Oracle’s OFFSET .. FETCH Can be Slower than Classic ROWNUM Filtering

One of Oracle 12c’s coolest features was the introduction of the SQL standard OFFSET .. FETCH clause, as we can now write things like:

SELECT *
FROM film 
ORDER BY film_id
FETCH FIRST 1 ROW ONLY

This is querying the Sakila database. Most other databases had this clause (or a non-standard version of it) for ages, e.g. MySQL with LIMIT. For all the different LIMIT syntaxes, check out the jOOQ manual.

Implementation wise, the Oracle folks chose to rewrite this clause as a simple window function filter. In principle, behind the scenes, the following is executed:

Teradata syntax

SELECT *
FROM film
QUALIFY row_number() OVER (ORDER BY film_id) = 1
ORDER BY film_id

Standard syntax

SELECT * -- Except rn
FROM (
  SELECT film.*, row_number() OVER (ORDER BY film_id) rn
  FROM film
) t
WHERE rn = 1
ORDER BY film_id

This does definitely look much better than the “old” approach using ROWNUM filtering, which many of us have written for years:

Legacy Oracle syntax

SELECT t.*
FROM (
  SELECT *
  FROM film 
  ORDER BY film_id
) t
WHERE ROWNUM = 1

What I don’t like about this “old” approach is that we’re relying on the ORDER BY clause of a derived table, which should not guaranteed to be retained in the outer most query in my opinion (although it is, in Oracle, in this case).
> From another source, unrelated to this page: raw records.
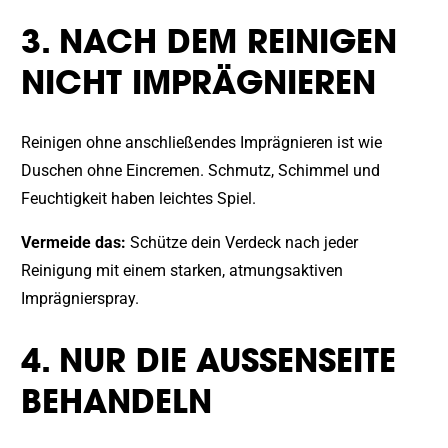
3. NACH DEM REINIGEN
NICHT IMPRÄGNIEREN
Reinigen ohne anschließendes Imprägnieren ist wie
Duschen ohne Eincremen. Schmutz, Schimmel und
Feuchtigkeit haben leichtes Spiel.
Vermeide das:
Schütze dein Verdeck nach jeder
Reinigung mit einem starken, atmungsaktiven
Imprägnierspray.
4. NUR DIE AUSSENSEITE B
EHANDELN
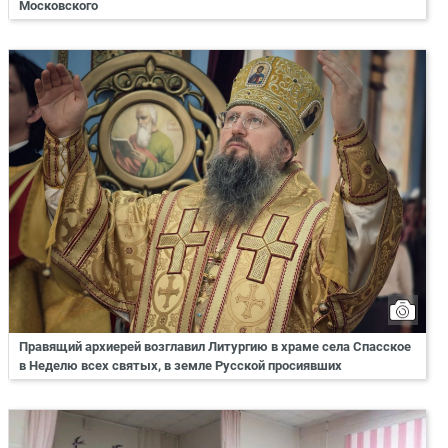
Московского
Правящий архиерей возглавил Литургию в храме села Спасское
в Неделю всех святых, в земле Русской просиявших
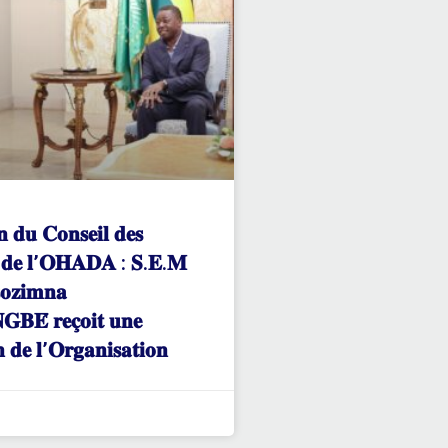
𝐧 𝐝𝐮 𝐂𝐨𝐧𝐬𝐞𝐢𝐥 𝐝𝐞𝐬
𝐬 𝐝𝐞 𝐥’𝐎𝐇𝐀𝐃𝐀 : 𝐒.𝐄.𝐌
𝐨𝐳𝐢𝐦𝐧𝐚
𝐁𝐄́ 𝐫𝐞𝐜̧𝐨𝐢𝐭 𝐮𝐧𝐞
𝐧 𝐝𝐞 𝐥’𝐎𝐫𝐠𝐚𝐧𝐢𝐬𝐚𝐭𝐢𝐨𝐧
So, having the SQL standard syntax is definitely good.

What’s the problem?

Now, while the SQL transformation from FETCH FIRST to ROW_NUMBER() filtering is certainly correct, the execution plan doesn’t really make me happy. Consider the ROWNUM based query:

---------------------------------------------------------
| Id  | Operation                     | Name    | Rows  |
---------------------------------------------------------
|   0 | SELECT STATEMENT              |         |       |
|*  1 |  COUNT STOPKEY                |         |       |
|   2 |   VIEW                        |         |     1 |
|   3 |    TABLE ACCESS BY INDEX ROWID| FILM    |  1000 |
|   4 |     INDEX FULL SCAN           | PK_FILM |     1 |
---------------------------------------------------------
 
Predicate Information (identified by operation id):
---------------------------------------------------
 
   1 - filter(ROWNUM=1)

And compare that to the FETCH FIRST query:

-------------------------------------------------
| Id  | Operation                | Name | Rows  |
-------------------------------------------------
|   0 | SELECT STATEMENT         |      |       |
|*  1 |  VIEW                    |      |     1 |
|*  2 |   WINDOW SORT PUSHED RANK|      |  1000 |
|   3 |    TABLE ACCESS FULL     | FILM |  1000 |
-------------------------------------------------
 
Predicate Information (identified by operation id):
---------------------------------------------------
 
   1 - filter("from$_subquery$_002"."rowlimit_$$_rownumber"<=1)
   2 - filter(ROW_NUMBER() OVER ( ORDER BY "FILM"."FILM_ID")<=1)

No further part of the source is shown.